Je suis rentrée jeudi au Burkina après 4 jours supers au Maroc et 15 jours reposants en France. Dans le train du retour Deauville-Paris, je regardais la campagne normande défiler. Les prairies étaient vertes. C’était beau. Et puis bizarrement, sans prévenir, une petite larme sur ma joue. Émotion rare. Combien de fois l’ai-je quitté cette belle région qui m’a vue grandir. Combien de fois l’ai-je retrouvée, intacte. Toujours avec la même peur de la perdre. A chaque fois, j’y laisse quelques souvenirs de famille, quelques images de l’enfance. Maintenant, je n’ai plus peur de grandir, mais plutôt de vieillir. C’est bête à seulement 31 ans mais c’est ainsi.
Direction Orly Sud. Pour certains, Paris est un voyage, une destination. Pour d’autres, elle est une étape, une transition avant un long voyage. A la capitale, les gens ont l’air triste, même après la période des fêtes. Tous ou presque portent des habits sombres. Tous ou presque sont pressés. Moi je suis contente de rentrer au Burkina, de retrouver la chaleur et la bonne humeur des gens. Une chose est sûre, j’aurai mis de la couleur dans mes valises, et des sourires dans ma vie au cours de ces deux années.

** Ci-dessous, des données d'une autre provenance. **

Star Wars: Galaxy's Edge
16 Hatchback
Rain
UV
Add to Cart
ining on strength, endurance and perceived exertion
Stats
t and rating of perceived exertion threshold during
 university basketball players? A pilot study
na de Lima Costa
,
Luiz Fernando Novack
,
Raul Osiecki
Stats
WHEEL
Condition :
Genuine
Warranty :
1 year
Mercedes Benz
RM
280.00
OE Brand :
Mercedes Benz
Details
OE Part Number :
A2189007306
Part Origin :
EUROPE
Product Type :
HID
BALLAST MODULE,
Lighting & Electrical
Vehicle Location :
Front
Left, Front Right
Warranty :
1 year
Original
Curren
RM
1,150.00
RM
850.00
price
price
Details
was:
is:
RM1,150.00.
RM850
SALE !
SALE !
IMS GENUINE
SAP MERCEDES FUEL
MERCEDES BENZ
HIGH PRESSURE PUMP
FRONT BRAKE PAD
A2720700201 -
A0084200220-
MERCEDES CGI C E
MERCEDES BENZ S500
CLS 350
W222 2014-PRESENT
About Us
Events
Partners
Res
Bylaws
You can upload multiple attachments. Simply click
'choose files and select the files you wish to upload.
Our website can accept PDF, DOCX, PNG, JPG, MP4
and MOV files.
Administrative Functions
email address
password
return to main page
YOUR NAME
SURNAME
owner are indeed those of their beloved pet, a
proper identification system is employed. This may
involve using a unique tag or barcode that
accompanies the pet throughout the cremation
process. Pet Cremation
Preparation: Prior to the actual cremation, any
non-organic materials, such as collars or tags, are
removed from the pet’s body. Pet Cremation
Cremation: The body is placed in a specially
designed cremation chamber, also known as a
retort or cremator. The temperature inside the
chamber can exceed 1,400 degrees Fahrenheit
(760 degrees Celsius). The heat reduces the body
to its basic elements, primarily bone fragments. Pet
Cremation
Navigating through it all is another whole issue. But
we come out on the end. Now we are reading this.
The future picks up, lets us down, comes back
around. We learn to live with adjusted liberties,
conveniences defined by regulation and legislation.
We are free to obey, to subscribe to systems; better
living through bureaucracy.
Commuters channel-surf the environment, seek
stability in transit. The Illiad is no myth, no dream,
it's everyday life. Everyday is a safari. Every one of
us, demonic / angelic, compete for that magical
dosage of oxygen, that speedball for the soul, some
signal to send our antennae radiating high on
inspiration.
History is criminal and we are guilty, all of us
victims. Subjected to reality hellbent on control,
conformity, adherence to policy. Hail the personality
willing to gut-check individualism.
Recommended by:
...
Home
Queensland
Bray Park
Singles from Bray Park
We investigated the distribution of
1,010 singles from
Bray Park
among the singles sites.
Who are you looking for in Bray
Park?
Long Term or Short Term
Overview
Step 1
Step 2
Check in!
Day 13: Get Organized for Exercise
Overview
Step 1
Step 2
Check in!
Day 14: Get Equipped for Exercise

Prochaine étape : le retour à Montréal. Dans quelques semaines l’heure du bilan approchera. Déjà : une expérience évidemment riche en découvertes, en émotions, en rencontres, culturellement dépaysante. Beaucoup de frustrations difficiles à contenir. En grande partie liées à l’interculturel et à ses inévitables incompréhensions. Quelques déceptions de devoir, de pouvoir ou de vouloir faire plus. Il y a des choses qui me manqueront, et d’autres pas, comme la lenteur. Si au Vietnam j’ai cultivé la patience, ici j’ai appris l’impatience de devoir attendre après tout et rien. Imprimer une photo devient une véritable épreuve de patience entre les coupures d’électricité et les salamalecs à n’en plus finir (c’est là que je me dis qu’il est temps de rentrer). Fatiguée aussi de devoir "m’ajuster" aux façons de dire et de faire pour ne pas blesser ou froisser la susceptibilité des Burkinabè sans qu’en retour ils essaient de me comprendre. Ils me diront que je suis chez eux. Cela n’empêche pas qu’ils fassent un effort aussi. N’est-ce pas ça l’interculturel et l’échange ? Enfin ! Lasse aussi des sollicitations sans fin et de ces blancs ou noirs qui se croient riches et qui se donnent le droit d'être méprisants, condescendants, suffisants, arrogants, irrespectueux envers les plus démunis; ceux là même qui se disent sauver l’Afrique et qui trouvent que tout est trop cher et que rien n’est assez bien. Non vraiment, je dois renter pour les oublier, pour ne garder que le meilleur de cette expérience. Je rentrerai certainement un peu désillusionnée mais toujours volontaire, décidée à y croire et à agir.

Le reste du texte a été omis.